__WORK ITEM__:
Leave the images out, and otherwise write out each entry exactly.

═══ DATA SUPPLIED ═══

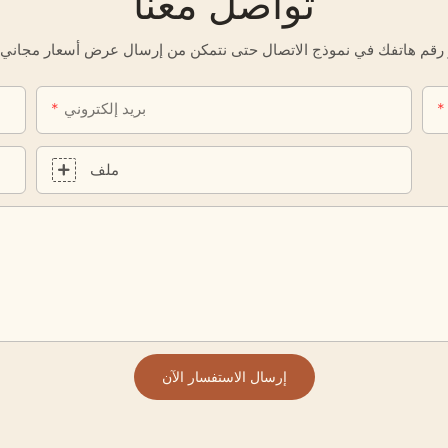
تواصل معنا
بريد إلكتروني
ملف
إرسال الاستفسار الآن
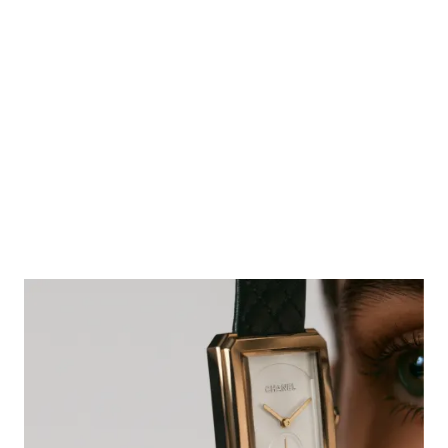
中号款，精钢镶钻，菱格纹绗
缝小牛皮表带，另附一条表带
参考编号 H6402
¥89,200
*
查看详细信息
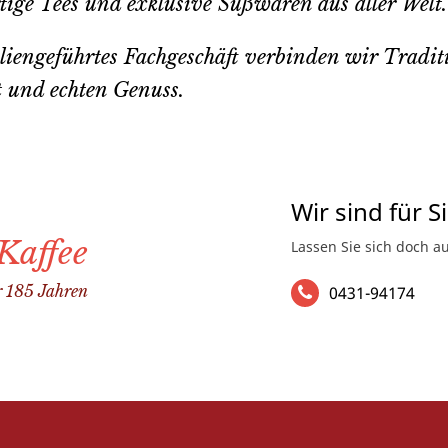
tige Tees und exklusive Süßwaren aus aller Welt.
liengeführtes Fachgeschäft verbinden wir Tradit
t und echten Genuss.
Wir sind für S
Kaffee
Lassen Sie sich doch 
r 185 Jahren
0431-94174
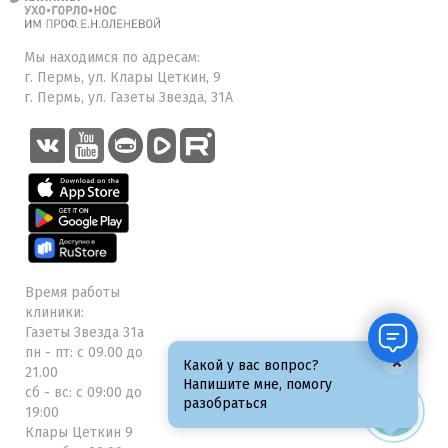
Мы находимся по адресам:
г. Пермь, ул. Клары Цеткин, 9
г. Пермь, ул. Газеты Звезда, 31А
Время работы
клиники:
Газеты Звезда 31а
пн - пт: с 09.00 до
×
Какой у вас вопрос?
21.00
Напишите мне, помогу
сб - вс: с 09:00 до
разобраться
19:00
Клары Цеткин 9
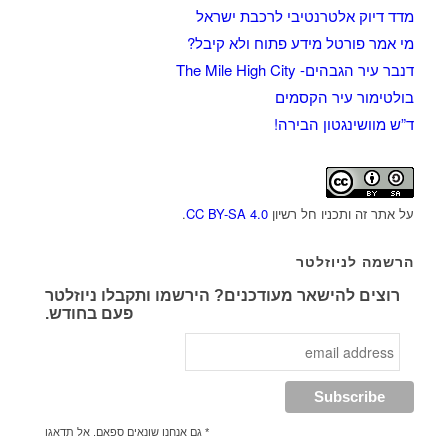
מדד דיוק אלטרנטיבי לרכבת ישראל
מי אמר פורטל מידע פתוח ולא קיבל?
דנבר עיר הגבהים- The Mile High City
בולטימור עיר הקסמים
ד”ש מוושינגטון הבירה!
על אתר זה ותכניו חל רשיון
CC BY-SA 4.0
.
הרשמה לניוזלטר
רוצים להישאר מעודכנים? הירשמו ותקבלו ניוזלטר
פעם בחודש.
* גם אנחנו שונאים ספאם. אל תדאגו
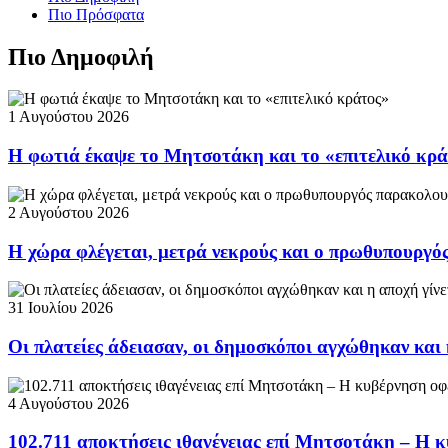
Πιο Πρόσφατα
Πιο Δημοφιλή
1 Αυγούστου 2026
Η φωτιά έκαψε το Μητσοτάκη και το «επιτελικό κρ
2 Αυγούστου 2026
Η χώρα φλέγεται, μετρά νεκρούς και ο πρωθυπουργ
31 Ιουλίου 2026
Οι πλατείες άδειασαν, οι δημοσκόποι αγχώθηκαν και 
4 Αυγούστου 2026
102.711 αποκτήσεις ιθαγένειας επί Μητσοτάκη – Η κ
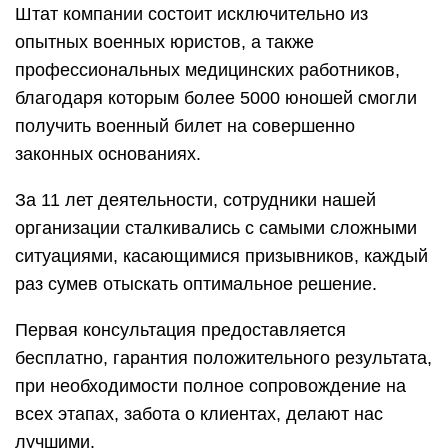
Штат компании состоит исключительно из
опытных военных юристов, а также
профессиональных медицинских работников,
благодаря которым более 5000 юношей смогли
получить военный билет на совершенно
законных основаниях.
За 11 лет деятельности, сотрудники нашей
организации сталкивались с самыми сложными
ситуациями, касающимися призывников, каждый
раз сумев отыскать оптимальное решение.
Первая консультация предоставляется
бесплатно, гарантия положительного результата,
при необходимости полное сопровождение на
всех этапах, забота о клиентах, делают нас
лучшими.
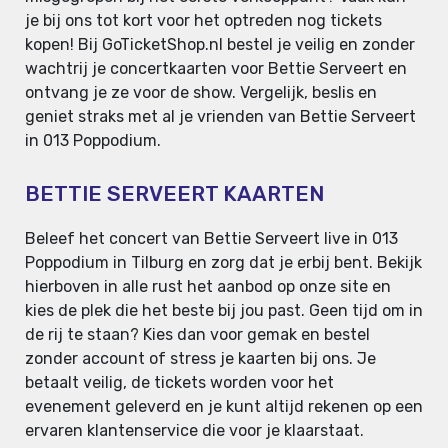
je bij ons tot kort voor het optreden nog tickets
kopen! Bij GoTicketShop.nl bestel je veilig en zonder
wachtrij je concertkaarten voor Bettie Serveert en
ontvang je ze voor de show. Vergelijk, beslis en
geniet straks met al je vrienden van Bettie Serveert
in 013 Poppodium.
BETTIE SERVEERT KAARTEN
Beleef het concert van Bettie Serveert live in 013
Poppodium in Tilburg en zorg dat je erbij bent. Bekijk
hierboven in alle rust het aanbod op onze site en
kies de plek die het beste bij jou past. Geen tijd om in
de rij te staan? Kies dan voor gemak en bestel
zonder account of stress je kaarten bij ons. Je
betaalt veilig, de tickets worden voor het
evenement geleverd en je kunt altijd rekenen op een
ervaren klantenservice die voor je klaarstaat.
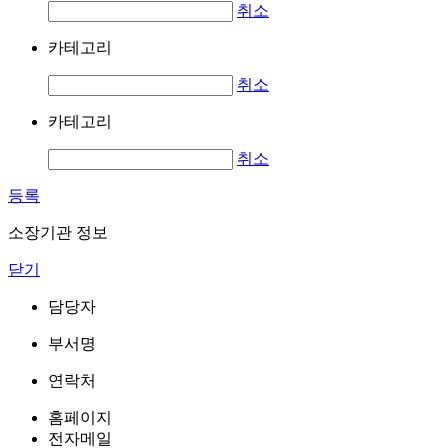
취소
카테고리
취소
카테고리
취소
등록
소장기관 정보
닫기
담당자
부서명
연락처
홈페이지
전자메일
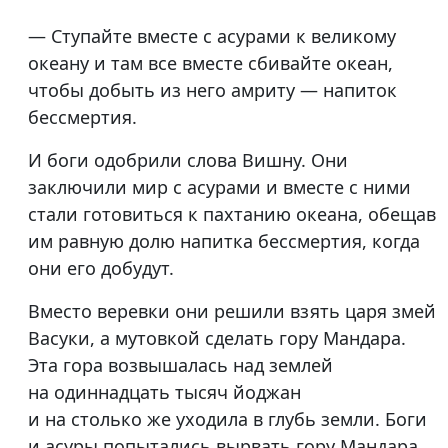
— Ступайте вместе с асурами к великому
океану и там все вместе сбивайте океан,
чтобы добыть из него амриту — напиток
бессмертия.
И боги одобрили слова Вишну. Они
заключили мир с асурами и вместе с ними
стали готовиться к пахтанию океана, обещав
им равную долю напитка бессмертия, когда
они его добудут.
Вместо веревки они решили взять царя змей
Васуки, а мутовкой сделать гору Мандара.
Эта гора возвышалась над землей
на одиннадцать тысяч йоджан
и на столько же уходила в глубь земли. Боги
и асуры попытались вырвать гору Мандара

═══

__EXERCISE ANSWER__:
تواصل معنا
بريد إلكتروني
ملف
إرسال الاستفسار الآن
中号款，精钢镶钻，菱格纹绗
缝小牛皮表带，另附一条表带
参考编号 H6402
¥89,200
*
查看详细信息
tige Tees und exklusive Süßwaren aus aller Welt.
liengeführtes Fachgeschäft verbinden wir Tradit
t und echten Genuss.
Wir sind für S
Kaffee
Lassen Sie sich doch 
r 185 Jahren
0431-94174
Мы находимся по адресам:
г. Пермь, ул. Клары Цеткин, 9
г. Пермь, ул. Газеты Звезда, 31А
Время работы
клиники:
Газеты Звезда 31а
пн - пт: с 09.00 до
×
Какой у вас вопрос?
21.00
Напишите мне, помогу
сб - вс: с 09:00 до
разобраться
19:00
Клары Цеткин 9
מדד דיוק אלטרנטיבי לרכבת ישראל
מי אמר פורטל מידע פתוח ולא קיבל?
דנבר עיר הגבהים- The Mile High City
בולטימור עיר הקסמים
ד”ש מוושינגטון הבירה!
על אתר זה ותכניו חל רשיון
CC BY-SA 4.0
.
הרשמה לניוזלטר
רוצים להישאר מעודכנים? הירשמו ותקבלו ניוזלטר
פעם בחודש.
* גם אנחנו שונאים ספאם. אל תדאגו
Πιο Πρόσφατα
Πιο Δημοφιλή
1 Αυγούστου 2026
Η φωτιά έκαψε το Μητσοτάκη και το «επιτελικό κρ
2 Αυγούστου 2026
Η χώρα φλέγεται, μετρά νεκρούς και ο πρωθυπουργ
31 Ιουλίου 2026
Οι πλατείες άδειασαν, οι δημοσκόποι αγχώθηκαν και 
4 Αυγούστου 2026
102.711 αποκτήσεις ιθαγένειας επί Μητσοτάκη – Η κ
Штат компании состоит исключительно из
опытных военных юристов, а также
профессиональных медицинских работников,
благодаря которым более 5000 юношей смогли
получить военный билет на совершенно
законных основаниях.
За 11 лет деятельности, сотрудники нашей
организации сталкивались с самыми сложными
ситуациями, касающимися призывников, каждый
раз сумев отыскать оптимальное решение.
Первая консультация предоставляется
бесплатно, гарантия положительного результата,
при необходимости полное сопровождение на
всех этапах, забота о клиентах, делают нас
лучшими.
je bij ons tot kort voor het optreden nog tickets
kopen! Bij GoTicketShop.nl bestel je veilig en zonder
wachtrij je concertkaarten voor Bettie Serveert en
ontvang je ze voor de show. Vergelijk, beslis en
geniet straks met al je vrienden van Bettie Serveert
in 013 Poppodium.
BETTIE SERVEERT KAARTEN
Beleef het concert van Bettie Serveert live in 013
Poppodium in Tilburg en zorg dat je erbij bent. Bekijk
hierboven in alle rust het aanbod op onze site en
kies de plek die het beste bij jou past. Geen tijd om in
de rij te staan? Kies dan voor gemak en bestel
zonder account of stress je kaarten bij ons. Je
betaalt veilig, de tickets worden voor het
evenement geleverd en je kunt altijd rekenen op een
ervaren klantenservice die voor je klaarstaat.
취소
카테고리
취소
카테고리
취소
등록
소장기관 정보
닫기
담당자
부서명
연락처
홈페이지
전자메일
— Ступайте вместе с асурами к великому
океану и там все вместе сбивайте океан,
чтобы добыть из него амриту — напиток
бессмертия.
И боги одобрили слова Вишну. Они
заключили мир с асурами и вместе с ними
стали готовиться к пахтанию океана, обещав
им равную долю напитка бессмертия, когда
они его добудут.
Вместо веревки они решили взять царя змей
Васуки, а мутовкой сделать гору Мандара.
Эта гора возвышалась над землей
на одиннадцать тысяч йоджан
и на столько же уходила в глубь земли. Боги
и асуры попытались вырвать гору Мандара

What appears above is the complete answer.